(EXERCISE DESCRIPTION) Gather all lines in the data that hold the string "Base".

(GIVEN RECORDS)
━━━━━━━━
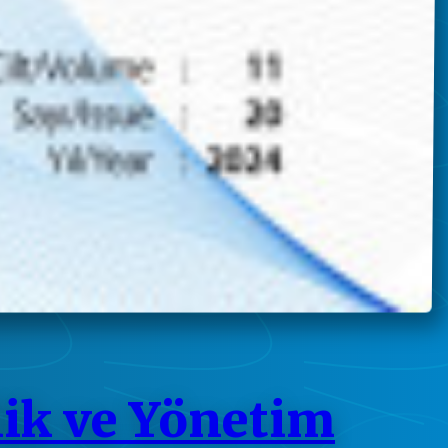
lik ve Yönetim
━━━━━━━━
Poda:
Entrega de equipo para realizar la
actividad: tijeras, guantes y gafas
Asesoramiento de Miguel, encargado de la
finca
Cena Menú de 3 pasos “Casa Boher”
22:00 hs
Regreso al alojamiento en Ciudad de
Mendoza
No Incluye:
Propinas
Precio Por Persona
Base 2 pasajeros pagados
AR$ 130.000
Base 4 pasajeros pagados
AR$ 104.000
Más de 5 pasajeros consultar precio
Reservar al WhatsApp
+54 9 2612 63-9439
━━━━━━━━
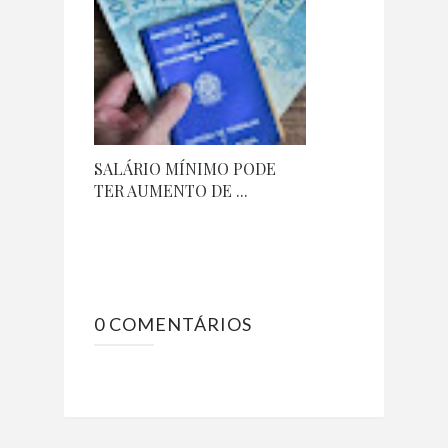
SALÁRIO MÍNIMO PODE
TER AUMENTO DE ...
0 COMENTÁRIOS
━━━━━━━━
(SOLUTION)
Base 2 pasajeros pagados
Base 4 pasajeros pagados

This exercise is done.